"Oh, wow! He's so small!" It was a comment that Tina Brown heard every time she took her baby, Thatcher, out of the house.
Of course, Thatcher was small. He was born 12 weeks early, at 2 pounds, 5 ounces, because of pre-eclampsia, a pregnancy condition in which the mother develops high blood pressure and protein in the urine in the late second or third trimester. He spent 71 days in the neonatal intensive care unit, or NICU, before finally going home.
The comments were innocent enough, but on a bad day, Brown said they irked her.

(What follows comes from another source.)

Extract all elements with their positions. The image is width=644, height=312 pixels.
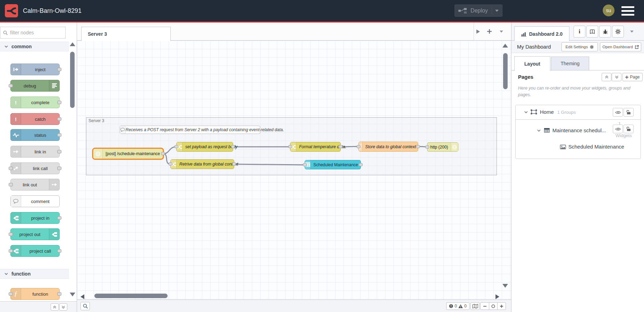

"I don't think people understand the struggle when a baby is born so early," said Brown, 27, of Rockland, Ill. "A lot of people think, 'Oh they came out early, now they're fine,' but every day, it's a struggle for them to gain weight and survive. But I understand that people don't know unless they've experienced it."
For Deb Discenza, hearing, "Look, she's back from the NICU. You need to relax," from friends and family made her angry after her daughter, Becky, born 10 weeks early in 2003, finally came home.
But once a baby is home, many parents are far from relaxed.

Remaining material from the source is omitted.